By Brett Snider, Esq. on October 10, 2013 | Last updated on March 21, 2019

As trusts are becoming one of the most preferred means of passing on and preserving wealth, most Americans should know the difference between a revocable trust and irrevocable trust.

On the most basic level, the difference between these two legal documents or instruments is control of the trust's assets.

Here's a quick overview of what you need to know:

Revocable Trusts

A revocable trust is more commonly known as a living trust. This legal instrument is created during a person's life and is used to hold things like real property, business assets, and investments for the benefit of that person and his or her family.

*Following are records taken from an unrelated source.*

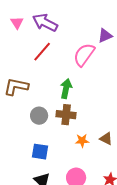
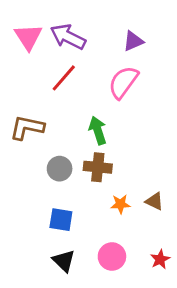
pink triangle: (17, 23) -> (28, 37), size x1.5
purple triangle: (105, 36) -> (133, 41), moved
green arrow: (66, 89) -> (98, 130), turned -30

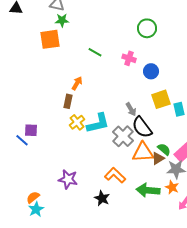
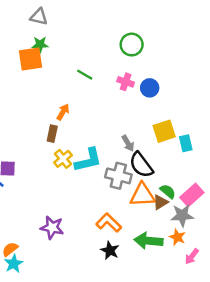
green star: (62, 20) -> (40, 45), moved
green circle: (147, 28) -> (132, 45), moved
blue circle: (151, 71) -> (150, 88), moved
gray cross: (123, 136) -> (118, 176), turned -30
black star: (102, 198) -> (110, 250), moved

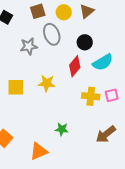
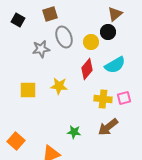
brown triangle: (87, 11) -> (115, 14), moved
yellow circle: (64, 12) -> (91, 42), moved
black circle: (85, 42) -> (108, 32), moved
brown arrow: (106, 134) -> (108, 127), moved

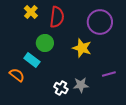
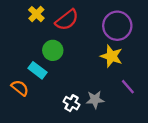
red semicircle: (57, 17) -> (67, 20), turned 45
yellow star: (82, 48) -> (111, 56), moved
purple line: (109, 74) -> (128, 87), turned 64

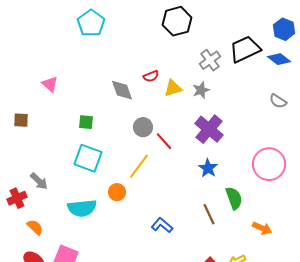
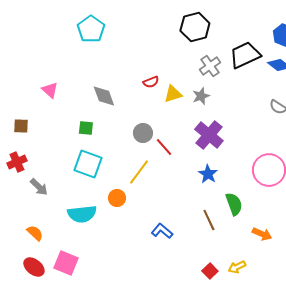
black hexagon: (177, 21) -> (195, 27), moved
gray diamond: (122, 90) -> (104, 96), moved
red cross: (17, 198) -> (17, 162), moved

What makes this trust "revocable" is that the person who creates the trust (the "grantor") can dissolve the trust at any point during his or her life.

As CNBC's Suze Orman likes to point out, "[e]veryone needs a living revocable trust," to ensure not only that one's assets are protected after death but also to protect those assets during life.

Business owners can also place their current businesses in revocable trusts, but it will not protect that business from creditors. In addition, larger trusts may require paying a third party trustee to manage a revocable trust's assets and its tax burdens.

A simple "pourover will" can ensure that any leftover assets not already in a revocable trust are transferred in, once that person dies.

Irrevocable Trusts

An irrevocable trust cannot be altered or dissolved after its creation without the permission of the trustee (the one responsible for the trust's assets) and all of the beneficiaries (the ones who receive support and money from the trust).

Many estate planners will suggest that a person create an irrevocable trust upon his or her death in order to make sure that the deceased's loved ones are taken care of.

The difficulty in changing or destroying the trust can ensure that misguided beneficiaries don't fight over or burn through limited trust funds, and the funds in the trust will be protected from the beneficiaries' creditors.

In the event that a person creates a living revocable trust and dies, then that trust will become an irrevocable trust.

No one likes to imagine his or her own demise, but planning for the future may involve either a revocable or irrevocable trust, in addition to a will. If you're still unsure which trust is right for you, consult with an experience estate planning attorney in your area.